The independent probe into Toronto Police conduct during the G20 summit will be sweeping and demand a play-by-play of who called what shots and when, the Toronto Police Services Board chair told The Globe and Mail on Friday.

"Nobody has a clear idea of how the decisions were made, who was making the decisions," said Alok Mukherjee, whose board called for the civilian review at a special meeting on Tuesday. "There's a certain lack of clarity about who has authority over which incident."

Mr. Mukherjee will ask a yet-to-be appointed reviewer to track every single call that was made in the jurisdiction of Toronto Police as protesters smashed storefronts and set cars alight, in events that saw about a thousand people arrested by the end of the summit weekend.

That reviewer will also make clear which decisions were up to Toronto Police, which came from the RCMP, and which directions were issued by the Integrated Security Unit from its command post in Barrie, Ont.
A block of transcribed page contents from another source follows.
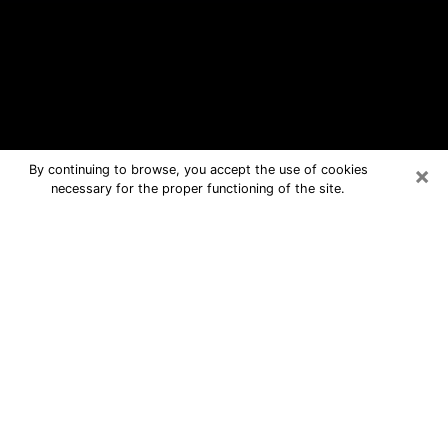
×
By continuing to browse, you accept the use of cookies
necessary for the proper functioning of the site.
Elmont Free Psychic Questions By
Phone
Medium in Elmont for real answers in a
dear consultation by phone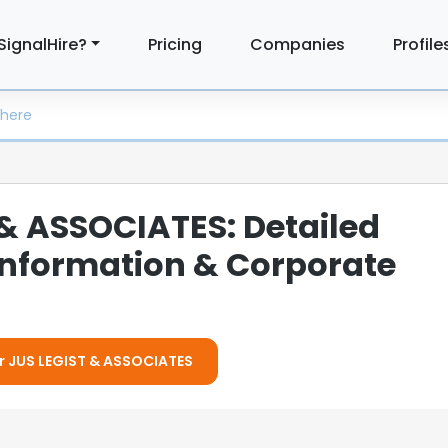
SignalHire?
Pricing
Companies
Profile
 & ASSOCIATES: Detailed
nformation & Corporate
or JUS LEGIST & ASSOCIATES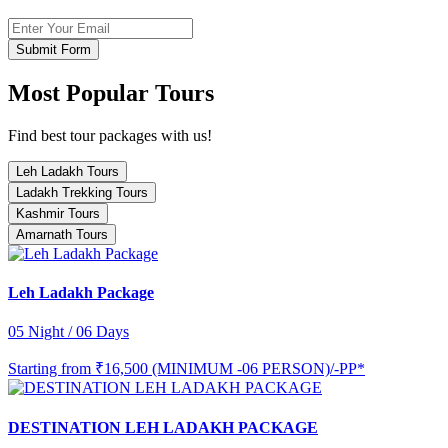
Submit Form
Most Popular Tours
Find best tour packages with us!
Leh Ladakh Tours
Ladakh Trekking Tours
Kashmir Tours
Amarnath Tours
Leh Ladakh Package
05 Night / 06 Days
Starting from
₹16,500 (MINIMUM -06 PERSON)/-PP*
DESTINATION LEH LADAKH PACKAGE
The board of seven civilians, which oversees the Toronto police force, can only look at governance and policy issues, Mr. Mukherjee said, which effectively bars them from calling a public inquiry.

They can't examine individual conduct, under the law, nor can they wade into operational issues; that's the chief's job.

"But we can say, 'Let's understand clearly how this structure of decision-making was working,'" Mr. Mukherjee said.

The independent review would be much more focused than a public inquiry, poring through the communication that took place both Saturday and Sunday, he added.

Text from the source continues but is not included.